### What you have to do
Take the data below and extract the lines from the one with "Security Templates (New)" to the one with "redistribute the design, layout, or", inclusive, exactly as written.

### The records
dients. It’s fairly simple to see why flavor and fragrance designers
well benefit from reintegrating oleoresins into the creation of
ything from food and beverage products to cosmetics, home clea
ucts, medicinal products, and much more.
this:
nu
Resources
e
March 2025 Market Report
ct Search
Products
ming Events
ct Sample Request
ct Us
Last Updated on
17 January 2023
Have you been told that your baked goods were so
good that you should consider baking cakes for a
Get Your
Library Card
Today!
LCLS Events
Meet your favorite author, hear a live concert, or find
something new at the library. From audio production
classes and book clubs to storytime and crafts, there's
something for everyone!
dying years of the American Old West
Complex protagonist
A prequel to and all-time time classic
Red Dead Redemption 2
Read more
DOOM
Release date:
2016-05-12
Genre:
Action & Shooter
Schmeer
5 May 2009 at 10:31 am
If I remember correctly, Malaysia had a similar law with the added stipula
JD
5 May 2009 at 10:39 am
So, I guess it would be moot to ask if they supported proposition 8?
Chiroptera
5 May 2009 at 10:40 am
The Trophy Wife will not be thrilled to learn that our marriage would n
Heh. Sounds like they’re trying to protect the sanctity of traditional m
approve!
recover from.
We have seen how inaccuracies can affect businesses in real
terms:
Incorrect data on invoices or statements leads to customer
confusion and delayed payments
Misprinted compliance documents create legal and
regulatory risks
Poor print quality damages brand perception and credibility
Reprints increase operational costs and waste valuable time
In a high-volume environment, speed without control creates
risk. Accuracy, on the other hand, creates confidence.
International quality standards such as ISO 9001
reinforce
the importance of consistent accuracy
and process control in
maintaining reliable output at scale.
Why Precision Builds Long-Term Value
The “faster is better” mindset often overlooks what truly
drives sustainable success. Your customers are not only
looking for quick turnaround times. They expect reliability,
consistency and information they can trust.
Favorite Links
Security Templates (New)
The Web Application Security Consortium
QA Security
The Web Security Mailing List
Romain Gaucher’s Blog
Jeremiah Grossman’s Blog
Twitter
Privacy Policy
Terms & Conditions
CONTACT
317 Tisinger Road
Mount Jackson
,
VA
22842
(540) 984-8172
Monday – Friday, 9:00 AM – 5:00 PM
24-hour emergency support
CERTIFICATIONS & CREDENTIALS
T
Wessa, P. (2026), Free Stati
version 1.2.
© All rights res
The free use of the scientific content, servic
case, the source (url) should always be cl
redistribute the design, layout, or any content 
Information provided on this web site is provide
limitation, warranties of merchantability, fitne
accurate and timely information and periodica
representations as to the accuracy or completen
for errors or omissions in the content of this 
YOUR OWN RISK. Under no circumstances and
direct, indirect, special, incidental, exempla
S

### Expected output
Security Templates (New)
The Web Application Security Consortium
QA Security
The Web Security Mailing List
Romain Gaucher’s Blog
Jeremiah Grossman’s Blog
Twitter
Privacy Policy
Terms & Conditions
CONTACT
317 Tisinger Road
Mount Jackson
,
VA
22842
(540) 984-8172
Monday – Friday, 9:00 AM – 5:00 PM
24-hour emergency support
CERTIFICATIONS & CREDENTIALS
T
Wessa, P. (2026), Free Stati
version 1.2.
© All rights res
The free use of the scientific content, servic
case, the source (url) should always be cl
redistribute the design, layout, or any content 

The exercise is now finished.